This saved my bacon during a preflight for a maintenance test flight when the yoke didn’t seem to move normally. The amount of force required to move it seemed slightly abnormal. There was some small but definite binding in the movement. Additionally, I could hear a faint but abnormal “rubbing” noise as I moved the yoke. The maintenance controller uttered a long sigh when I described this over the phone. Troubleshooting required ripping up the flooring to examine the flight control cables. A few days later I received feedback that the cables had become displaced from a pulley and were actually moving in between the pulley and its mounting bracket. Not only were the cables becoming frayed, but it was possible that they could have become completely jammed.
When a cable-and-pulley flight control is reinstalled it is necessary to properly tension the control cables. During the 10 years in which I was a non-routine flight operations captain at a fractional operator, I performed many post-maintenance flights checking the flight controls. It wasn’t until liftoff during one of those flights that we discovered the difference in flight control movement when the cables didn’t meet the required tension. The co-captain rotated for takeoff and the aircraft uncharacteristically begun a significant roll to the right. The co-captain was using every bit of his upper body strength to try keeping the aircraft upright. I distinctly remember his strained words, “Paaaaaaat, I caaaan baaaarely hold it.” The two of us had a hard time keeping the wings level and I had just enough mental reserve to quickly tell ATC that we had an emergency with a flight control problem and needed some airspace to work out the problem and formulate a recovery plan. ATC was great. It was a handful, no pun intended, to fly an aircraft that wasn’t handling in a normal manner. We landed, with considerable difficulty but without further incident, and pulled into the company ramp thanking ATC and the fire department for its escort. During the post-flight I re-checked the ailerons to see if I could feel any difference in the amount of force to manually deflect them up and down. I was not able to discern any noticeable difference from “normal.” Nor was it possible during our post-flight investigation to feel a difference when moving the yoke. The difference became noticeable only when there was an aerodynamic load on the flight control.
Flight Control ‘Free Play’
A destructive form of fatigue called limit cycle oscillation (LCO) is caused by excessive free play within the flight control surfaces and associated components. This condition generally becomes worse at higher speeds and altitudes. An example of this affected some Hawker 800XP and 850XP aircraft that experienced wing/aileron oscillations at altitudes above 33,000 ft. and speeds over Mach 0.73. When the speed was reduced and the airplane was at an altitude below 30,000 ft., the oscillations ceased. Investigation of the incidents revealed missing aileron bushings, low cable tensions and improperly installed brackets. If the aileron system, including cable tension, is not properly maintained, wing oscillations could develop into divergent flutter, thereby causing severe damage to the structure. When corrective maintenance brought the aircraft into compliance with the type design configuration, the oscillations did not recur.

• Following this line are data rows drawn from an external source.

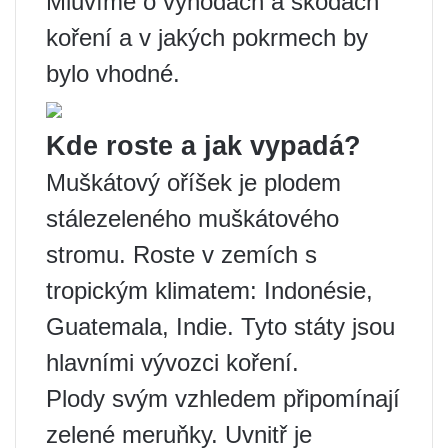
Mluvíme o výhodách a škodách
koření a v jakých pokrmech by
bylo vhodné.
Kde roste a jak vypadá?
Muškátový oříšek je plodem
stálezeleného muškátového
stromu. Roste v zemích s
tropickým klimatem: Indonésie,
Guatemala, Indie. Tyto státy jsou
hlavními vývozci koření.
Plody svým vzhledem připomínají
zelené meruňky. Uvnitř je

The FAA issued Special Airworthiness Information Bulletin NM-14-05, dated Nov. 27, 2013, recommending a one-time maintenance check to verify all the bushings in the aileron and aileron tab assemblies are correctly installed, that the free play is within limits, and to ensure that the hinge brackets are properly installed and the cable tensions correct.
This type of oversight mistake has happened to other business aircraft as well. On March 19, 2004, the flight crew of a BAe 1000 had to declare an emergency to return to Palm Beach International Airport (KPBI) due to a control problem after experiencing severe longitudinal oscillations. The yoke oscillated left and right rapidly and the wings were flexing 4-6 in. Following inspection by a technician, a maintenance check flight was conducted from KPBI to Tampa International Airport (KTPA) on March 21, 2004, during which similar symptoms were exhibited. Re-inspection of the aircraft found that three aileron hinge bushings had not been installed at the previous maintenance.
During a preflight of cable-driven flight controls, pilots should check the free play by gently moving the flight control. The exact amount of free play (i.e., the amount you can jiggle the flight control without restriction) should be stipulated in the aircraft maintenance manual. If excessive free play is found during a preflight, the proper action is to note the discrepancy in the aircraft logbook and not fly the aircraft until the condition is corrected by maintenance technicians.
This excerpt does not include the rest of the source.